Start of RECORDS PROVIDED

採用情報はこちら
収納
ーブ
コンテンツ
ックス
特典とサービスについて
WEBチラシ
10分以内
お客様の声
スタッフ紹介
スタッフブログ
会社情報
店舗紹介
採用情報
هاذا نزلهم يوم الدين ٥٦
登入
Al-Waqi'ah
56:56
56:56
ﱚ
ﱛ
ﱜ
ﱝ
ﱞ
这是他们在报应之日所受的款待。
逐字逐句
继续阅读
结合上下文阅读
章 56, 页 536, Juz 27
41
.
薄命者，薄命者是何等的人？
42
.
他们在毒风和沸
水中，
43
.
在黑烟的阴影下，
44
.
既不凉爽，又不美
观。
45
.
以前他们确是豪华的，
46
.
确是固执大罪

End of RECORDS PROVIDED
Start of RECORDS PROVIDED

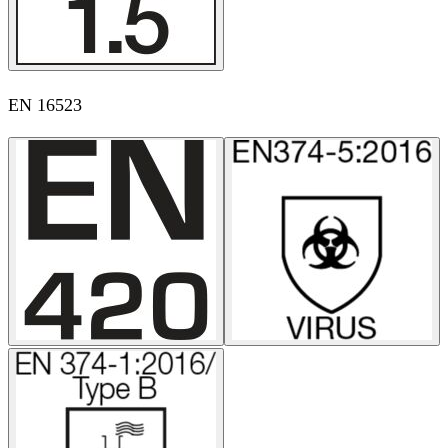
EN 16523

End of RECORDS PROVIDED
Start of RECORDS PROVIDED

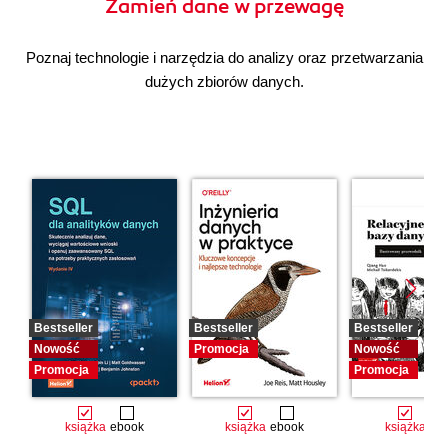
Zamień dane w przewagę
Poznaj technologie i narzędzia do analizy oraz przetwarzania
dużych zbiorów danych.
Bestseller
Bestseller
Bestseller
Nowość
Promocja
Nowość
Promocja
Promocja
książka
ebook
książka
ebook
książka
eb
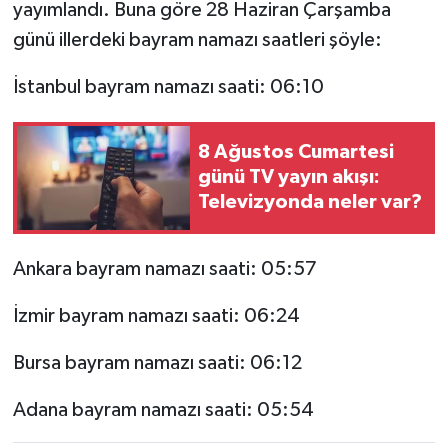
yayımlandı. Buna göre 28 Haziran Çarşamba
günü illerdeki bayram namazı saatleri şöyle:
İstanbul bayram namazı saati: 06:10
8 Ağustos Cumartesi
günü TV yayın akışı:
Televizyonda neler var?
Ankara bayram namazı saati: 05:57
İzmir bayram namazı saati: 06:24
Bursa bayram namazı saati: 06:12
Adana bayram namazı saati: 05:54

End of RECORDS PROVIDED

**EXERCISE REQUIREMENTS:**
The response should hold exactly the lines starting at the line with "8 Ağustos Cumartesi" and ending at the line with "Adana bayram namazı saati: 05:54", and no other line of the material above.

**THE COMPLETED TASK:**
8 Ağustos Cumartesi
günü TV yayın akışı:
Televizyonda neler var?
Ankara bayram namazı saati: 05:57
İzmir bayram namazı saati: 06:24
Bursa bayram namazı saati: 06:12
Adana bayram namazı saati: 05:54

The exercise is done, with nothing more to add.